(Saved entries)

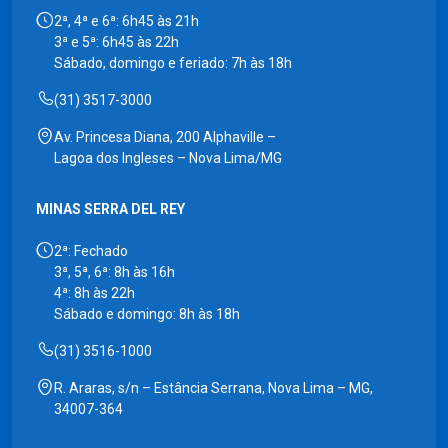
2ª, 4ª e 6ª: 6h45 às 21h
3ª e 5ª: 6h45 às 22h
Sábado, domingo e feriado: 7h às 18h
(31) 3517-3000
Av. Princesa Diana, 200 Alphaville –
Lagoa dos Ingleses – Nova Lima/MG
MINAS SERRA DEL REY
2ª: Fechado
3ª, 5ª, 6ª: 8h às 16h
4ª: 8h às 22h
Sábado e domingo: 8h às 18h
(31) 3516-1000
R. Araras, s/n – Estância Serrana, Nova Lima – MG,
34007-364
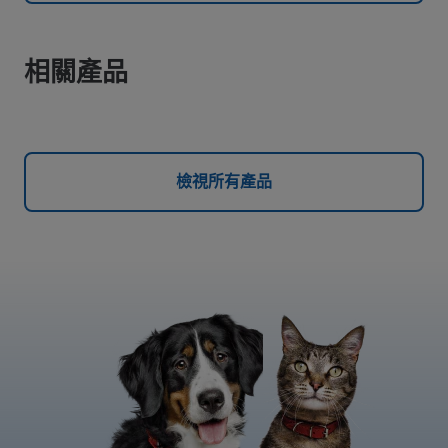
相關產品
檢視所有產品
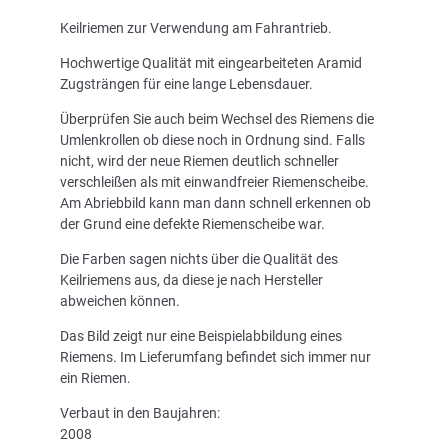
Keilriemen zur Verwendung am Fahrantrieb.
Hochwertige Qualität mit eingearbeiteten Aramid
Zugsträngen für eine lange Lebensdauer.
Überprüfen Sie auch beim Wechsel des Riemens die
Umlenkrollen ob diese noch in Ordnung sind. Falls
nicht, wird der neue Riemen deutlich schneller
verschleißen als mit einwandfreier Riemenscheibe.
Am Abriebbild kann man dann schnell erkennen ob
der Grund eine defekte Riemenscheibe war.
Die Farben sagen nichts über die Qualität des
Keilriemens aus, da diese je nach Hersteller
abweichen können.
Das Bild zeigt nur eine Beispielabbildung eines
Riemens. Im Lieferumfang befindet sich immer nur
ein Riemen.
Verbaut in den Baujahren:
2008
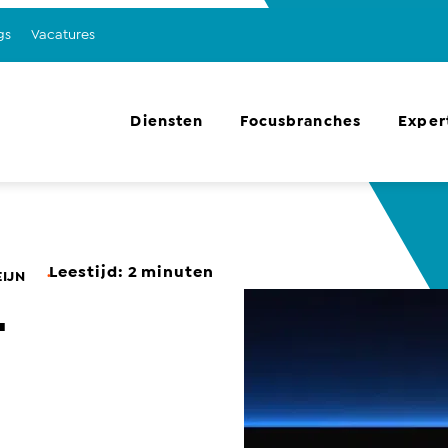
gs
Vacatures
Diensten
Focusbranches
Exper
Leestijd:
2
minuten
.
IJN
-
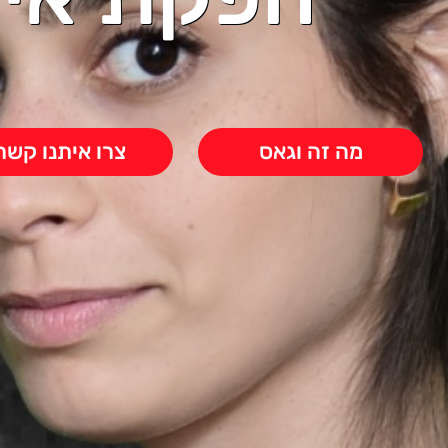
מה זה וגאס
צרו איתנו קשר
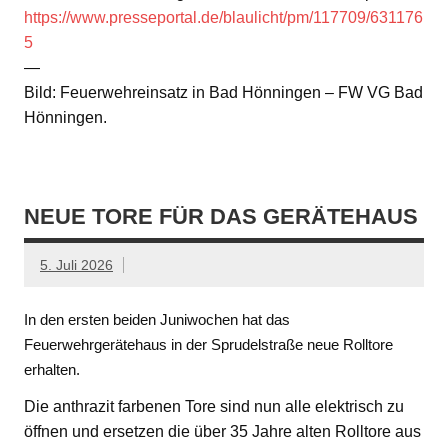
https://www.presseportal.de/blaulicht/pm/117709/631176
5
—
Bild: Feuerwehreinsatz in Bad Hönningen – FW VG Bad
Hönningen.
NEUE TORE FÜR DAS GERÄTEHAUS
5. Juli 2026
In den ersten beiden Juniwochen hat das
Feuerwehrgerätehaus in der Sprudelstraße neue Rolltore
erhalten.
Die anthrazit farbenen Tore sind nun alle elektrisch zu
öffnen und ersetzen die über 35 Jahre alten Rolltore aus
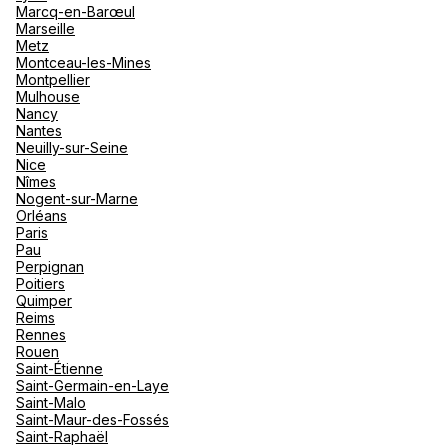
Marcq-en-Barœul
Marseille
Metz
Montceau-les-Mines
Montpellier
Mulhouse
Nancy
Nantes
Neuilly-sur-Seine
Nice
Nîmes
Nogent-sur-Marne
Orléans
Paris
Pau
Perpignan
Poitiers
Quimper
Reims
Rennes
Rouen
Saint-Étienne
Saint-Germain-en-Laye
Saint-Malo
Saint-Maur-des-Fossés
Saint-Raphaël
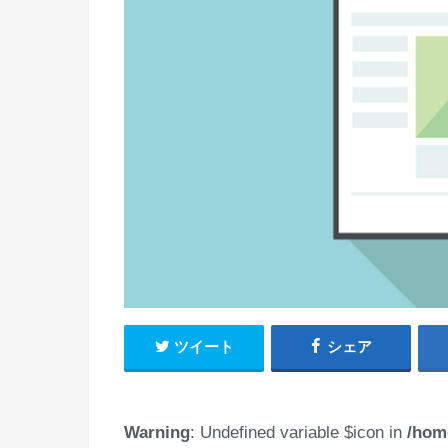
ツイート
シェア
Warning
: Undefined variable $icon in
/hom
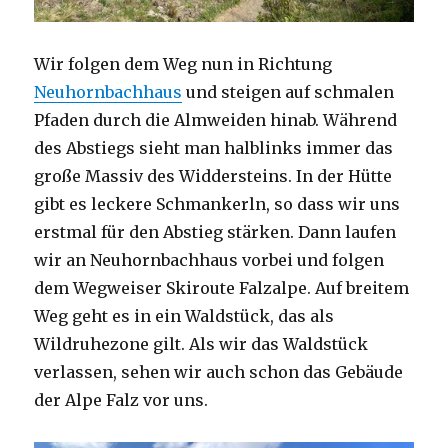
Wir folgen dem Weg nun in Richtung
Neuhornbachhaus
und steigen auf schmalen
Pfaden durch die Almweiden hinab. Während
des Abstiegs sieht man halblinks immer das
große Massiv des Widdersteins. In der Hütte
gibt es leckere Schmankerln, so dass wir uns
erstmal für den Abstieg stärken. Dann laufen
wir an Neuhornbachhaus vorbei und folgen
dem Wegweiser Skiroute Falzalpe. Auf breitem
Weg geht es in ein Waldstück, das als
Wildruhezone gilt. Als wir das Waldstück
verlassen, sehen wir auch schon das Gebäude
der Alpe Falz vor uns.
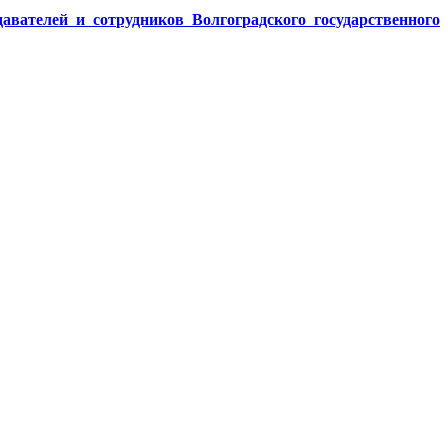
авателей и сотрудников Волгоградского государственного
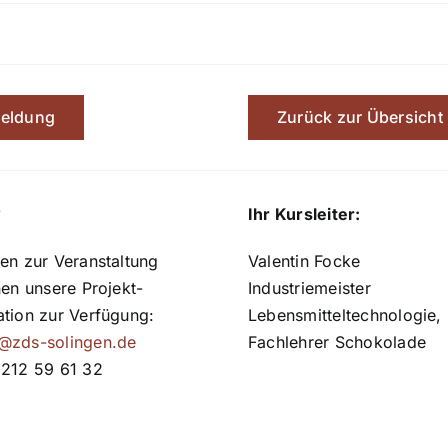
eldung
Zurück zur Übersicht
?
Ihr Kursleiter:
en zur Veranstaltung
Valentin Focke
nen unsere Projekt-
Industriemeister
ation zur Verfügung:
Lebensmitteltechnologie,
@zds-solingen.de
Fachlehrer Schokolade
 212 59 61 32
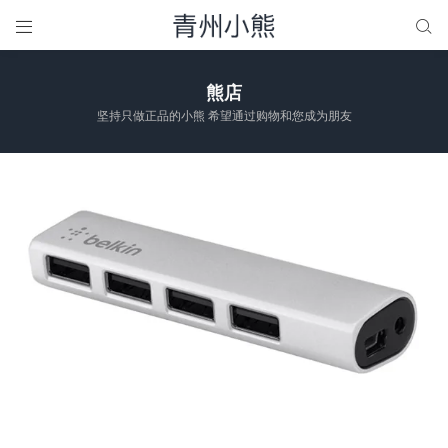


熊店
坚持只做正品的小熊 希望通过购物和您成为朋友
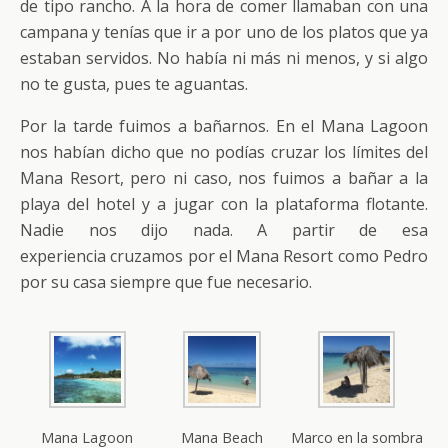
de tipo rancho. A la hora de comer llamaban con una
campana y tenías que ir a por uno de los platos que ya
estaban servidos. No había ni más ni menos, y si algo
no te gusta, pues te aguantas.
Por la tarde fuimos a bañarnos. En el Mana Lagoon
nos habían dicho que no podías cruzar los límites del
Mana Resort, pero ni caso, nos fuimos a bañar a la
playa del hotel y a jugar con la plataforma flotante.
Nadie nos dijo nada. A partir de esa
experiencia cruzamos por el Mana Resort como Pedro
por su casa siempre que fue necesario.
Mana Lagoon
Mana Beach
Marco en la sombra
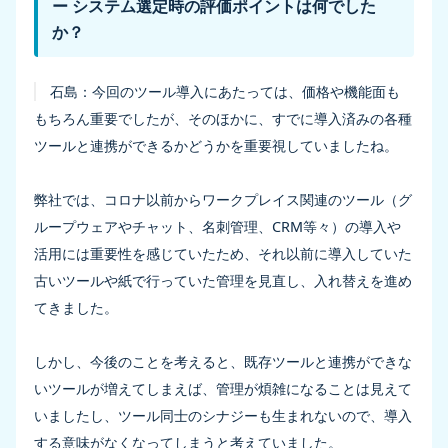
ー システム選定時の評価ポイントは何でした
か？
石島：
今回のツール導入にあたっては、価格や機能面も
もちろん重要でしたが、そのほかに、すでに導入済みの各種
ツールと連携ができるかどうかを重要視していましたね。
弊社では、コロナ以前からワークプレイス関連のツール（グ
ループウェアやチャット、名刺管理、CRM等々）の導入や
活用には重要性を感じていたため、それ以前に導入していた
古いツールや紙で行っていた管理を見直し、入れ替えを進め
てきました。
しかし、今後のことを考えると、既存ツールと連携ができな
いツールが増えてしまえば、管理が煩雑になることは見えて
いましたし、ツール同士のシナジーも生まれないので、導入
する意味がなくなってしまうと考えていました。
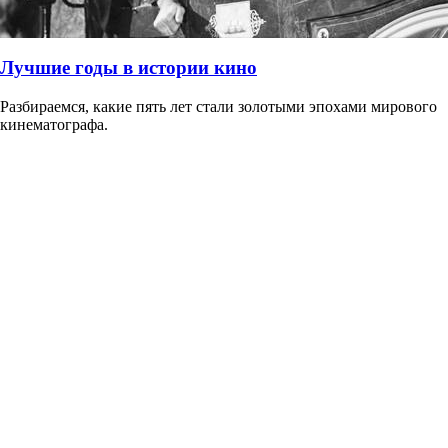
Лучшие годы в истории кино
Разбираемся, какие пять лет стали золотыми эпохами мирового
кинематографа.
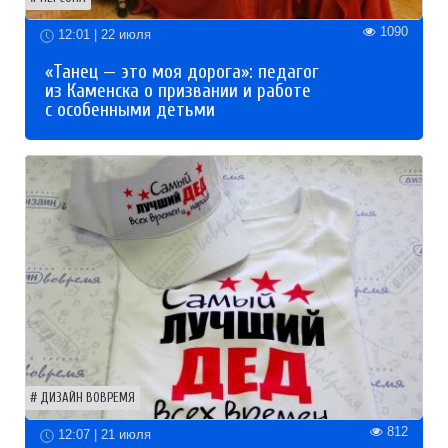
1090
12:01 | 22 июля
«Танец — это моя дорога»: педагог
из Каменска о призвании и работе
с особенными детьми
ДИЗАЙН ВОВРЕМЯ
812
12:07 | 21 июля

» Required work
Apply a filter for "Hönningen" to the data above, then copy each line that matches.

» Result below
Bild: Feuerwehreinsatz in Bad Hönningen – FW VG Bad
Hönningen.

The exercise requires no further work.